I may have known.  I'll have to find that paper.

Thanks again.


----------



## T_R_Oglodyte (Jul 1, 2013)

DeniseM said:


> Once you know what the code is, it really is pretty easy.



Yeah - at first breaking up is hard to do, but after you do it several times it get easy.


----------



## DeniseM (Jul 1, 2013)

T_R_Oglodyte said:


> Yeah - at first breaking up is hard to do, but after you do it several times it get easy.



That's a DIFFERENT code:  "I hope we can we still be friends?"


----------



## Rent_Share (Jul 1, 2013)

The Greatest Contributor on Tug said:
			
		

> Thank you, that's a lot of work on your part but I know it really makes your replies much easier to understand when you're pointing out different things in the same message.


 
You can get creative with the user name



			
				 Type Whatever tyou want it to read said:
			
		

> (omit first space)


----------



## SMHarman (Jul 1, 2013)

Another approach is to copy and then paste twice.  Delete from the first part the text you didn't want to respond to.  look for the ][ and put your response in the middle.  Delete the text from the second post and respond at the end.

makes more sense when you try it.


----------



## AwayWeGo (Jul 1, 2013)

*I Resemble That Remark.*




SMHarman said:


> Another approach is to copy and then paste twice.  Delete from the first part the text you didn't want to respond to.  look for the ][ and put your response in the middle.  Delete the text from the second post and respond at the end.
> 
> makes more sense when you try it.


That's the way I like to do it -- not just twice, but as many times as necessary.

-- Alan Cole, McLean (Fairfax County), Virginia, USA.​


----------



## T_R_Oglodyte (Jul 1, 2013)

DeniseM said:


> That's a DIFFERENT code:  "I hope we can we still be friends?"

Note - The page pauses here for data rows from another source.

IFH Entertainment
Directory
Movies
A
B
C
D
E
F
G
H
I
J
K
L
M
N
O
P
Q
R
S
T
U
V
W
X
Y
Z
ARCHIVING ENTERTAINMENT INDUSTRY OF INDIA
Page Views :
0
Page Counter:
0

That's part of what comes from experience.  It took a several times before I realized that was female code for "I hope I never see you again." :ignore:


----------



## Bill4728 (Jul 2, 2013)

What I do is using the quote button (in the tool bar of the message box) I add both quote tags into were I want to add a response. Then I move the end quote tag to in front of the start quote tag



DeniseM said:


> Once you know*(QUOTE][/QUOTE)* what the code is, it really is pretty easy.


Then becomes:


DeniseM said:


> Once you know*[/QUOTE)Type response here (QUOTE]* what the code is, it really is pretty easy.



Final look 





DeniseM said:


> Once you know


*Type response here *


> what the code is, it really is pretty easy.


----------